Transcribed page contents
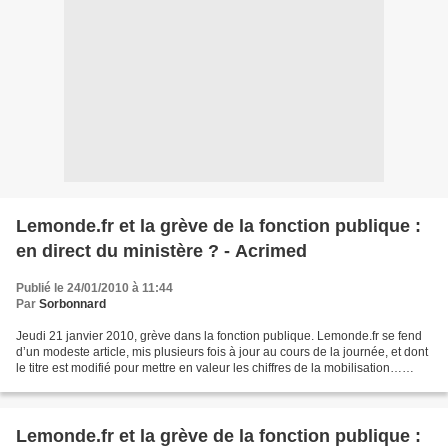
Lemonde.fr et la grève de la fonction publique :
en direct du ministère ? - Acrimed
Publié le 24/01/2010 à 11:44
Par
Sorbonnard
Jeudi 21 janvier 2010, grève dans la fonction publique. Lemonde.fr se fend
d’un modeste article, mis plusieurs fois à jour au cours de la journée, et dont
le titre est modifié pour mettre en valeur les chiffres de la mobilisation…
fournis par le gouvernement....
Lemonde.fr et la grève de la fonction publique :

REQUIRED ACTION: After locating the line with "d’un modeste article, mis" in the records above, please set down that line and all later ones exactly, and no other line.

SOLUTION TO THIS EXERCISE:
d’un modeste article, mis plusieurs fois à jour au cours de la journée, et dont
le titre est modifié pour mettre en valeur les chiffres de la mobilisation…
fournis par le gouvernement....
Lemonde.fr et la grève de la fonction publique :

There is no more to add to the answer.